It is important to maintain strength in all ab muscles to help maintain your posture. Keeping strong abdominal muscles can also help reduce back pain, this takes pressure from your back muscles and puts them onto the core.
Abdominal muscles are a great benefit to the majority of the bodies overall mechanism. They allow movement, provide stability, support and balance. Strong abs can prevent back pain and other muscular problems. This is due to the core being central of the body and taking a good amount of pressure similar to the back muscles.
Abdominal Fats Explained:
Subcutaneous fat is the outer fat you can pinch, it is located between your skin and muscles. This fat is not dangerous it is just not pleasant for physical looks. Subcutaneous fat releases hormones into the blood at a slow rate and much slower concentration, this then releases a chemical called adiponectin.
Adiponectin is a protein hormone that regulates blood sugar levels and also fatty acid oxidation, commonly known as the fat burning process. If you have small fat cells then they will stay small with this process.
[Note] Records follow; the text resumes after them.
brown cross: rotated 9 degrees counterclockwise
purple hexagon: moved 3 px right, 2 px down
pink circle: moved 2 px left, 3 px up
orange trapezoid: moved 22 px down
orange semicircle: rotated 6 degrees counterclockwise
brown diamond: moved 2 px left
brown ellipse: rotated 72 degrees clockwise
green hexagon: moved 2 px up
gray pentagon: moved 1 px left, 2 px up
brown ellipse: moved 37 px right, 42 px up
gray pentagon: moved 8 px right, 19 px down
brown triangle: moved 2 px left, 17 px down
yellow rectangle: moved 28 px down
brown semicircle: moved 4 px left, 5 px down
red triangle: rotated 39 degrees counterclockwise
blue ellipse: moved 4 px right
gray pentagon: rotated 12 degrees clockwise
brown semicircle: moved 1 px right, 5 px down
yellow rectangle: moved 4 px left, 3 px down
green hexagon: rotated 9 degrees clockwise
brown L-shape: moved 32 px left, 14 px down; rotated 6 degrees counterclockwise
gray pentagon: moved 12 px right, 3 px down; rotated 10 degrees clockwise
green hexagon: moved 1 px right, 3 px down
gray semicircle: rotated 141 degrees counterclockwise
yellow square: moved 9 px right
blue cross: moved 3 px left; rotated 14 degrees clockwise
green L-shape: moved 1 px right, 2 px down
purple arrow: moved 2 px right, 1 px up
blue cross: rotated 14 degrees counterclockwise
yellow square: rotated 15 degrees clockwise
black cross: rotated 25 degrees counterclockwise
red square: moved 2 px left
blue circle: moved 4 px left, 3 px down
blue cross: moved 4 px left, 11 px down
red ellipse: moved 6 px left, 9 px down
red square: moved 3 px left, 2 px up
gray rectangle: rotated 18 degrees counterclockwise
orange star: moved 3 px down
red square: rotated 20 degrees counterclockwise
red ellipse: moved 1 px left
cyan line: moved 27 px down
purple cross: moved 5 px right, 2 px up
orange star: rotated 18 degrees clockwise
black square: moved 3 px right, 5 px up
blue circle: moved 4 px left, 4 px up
If you have larger cells, you would need to regulate your caloric intake and activities to help produce and speed up adiponictin.
Visceral fat is known as deep fat, this is stored underneath the subcutaneous fat. It is surrounding and wrapping itself around major organs. This fat can be dangerous as the fat cells can change the way your body operates. Eating too many calories has a major impact on creating this fat.
Will Ab Exercises Burn Belly Fat?
Targeted ab exercises are not very effective alone. Adding a combination of aerobic exercises, resistance training and a healthy diet (which includes plenty of protein and portion control) will help reduce belly fat.
While muscles grow and strengthen, studies show they won’t help you get rid of belly fat. This needs a combination of diet and exercise. One reason why targeted fat loss does not work is because muscle cells cannot use the fat contained in fat cells directly. Fat mass needs to be broken down with a clean diet.
Fat can come from anywhere in the body:
- Sit-ups and crunches seem like a good idea to target the abdominal area but it isn’t particularly effective for burning calories.
- Regular whole-body exercises will speed up your metabolism and burn calories and fat.
- Aerobic exercise and other cardio exercises may also be effective at targeting visceral belly fat.
- Moderate or high-intensity exercise can reduce belly fat mass.
- Low-intensity aerobic exercise or strength training is more beneficial towards the end as this will start to sculpt muscle and definition.
- You need to exercise often if you want to achieve significant results.
- Try moderate-intensity cardio for 30 minutes for five days a week.
- Try high-intensity cardio for 20 minutes for three days a week.
The muscle changes that take place in response to exercise also promote fat loss. Therefore the more muscle mass you build, the more fat you will burn and with a great diet your results will be achievable.
Will changing my diet help?
Good nutrition is essential if you want to lose body fat. Reduce your intake of processed foods. These are commonly packed with sugar and high-fructose corn syrup. Eating too much sugar can cause weight gain and increase your risk of metabolic diseases.
Focus on consuming higher amounts of protein, high-protein diets lead to a major reduction in hunger and will give feelings of fullness that may translate to a lower calorie intake. This is due to replacing the hunger hormone and boosting satiety hormones. A protein intake of around 25–30% of your daily calories may increase your metabolism by up to 100 calories per day.
Increasing your fibre intake is another good strategy for weight loss. Vegetables high in soluble fibre have been shown to help with weight loss. They contribute the increased feelings of fullness and decrease calorie intake over time.
Portion control is effective, when you consume whole foods, more fibre, protein and control your portions, you are more likely to cut back on calories. Achieving a long-term calorie deficit is beneficial.